WORK TASK – From the line bearing "03 343 3814 (391, 274)" down to the final line of the records below, give every line again exactly and add nothing.

Records excerpted from a collection
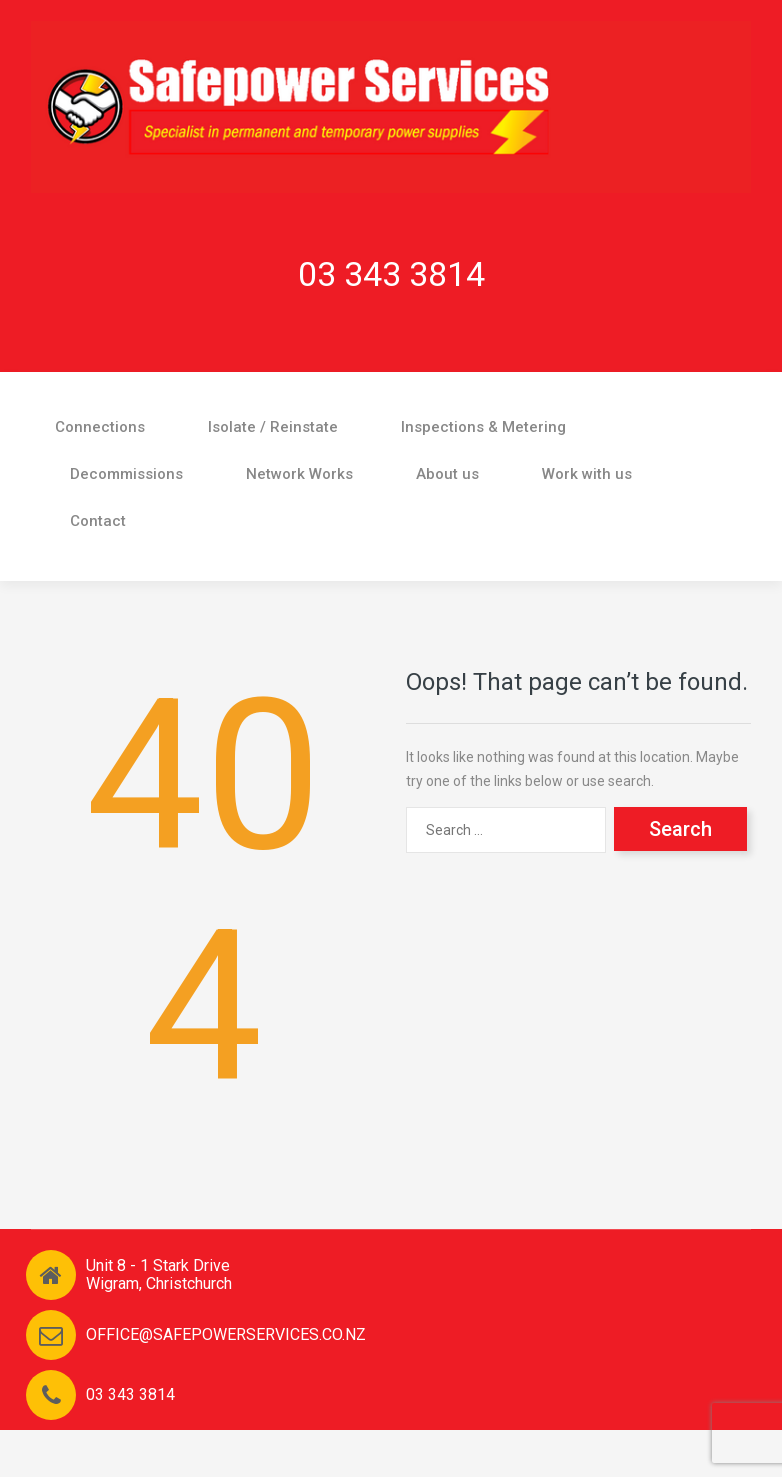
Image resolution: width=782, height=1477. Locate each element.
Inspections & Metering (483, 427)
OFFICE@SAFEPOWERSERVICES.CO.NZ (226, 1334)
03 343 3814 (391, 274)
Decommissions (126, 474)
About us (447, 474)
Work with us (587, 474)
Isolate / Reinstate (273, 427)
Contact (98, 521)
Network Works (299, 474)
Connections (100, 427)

ANSWER SECTION –
03 343 3814 (391, 274)
Decommissions (126, 474)
About us (447, 474)
Work with us (587, 474)
Isolate / Reinstate (273, 427)
Contact (98, 521)
Network Works (299, 474)
Connections (100, 427)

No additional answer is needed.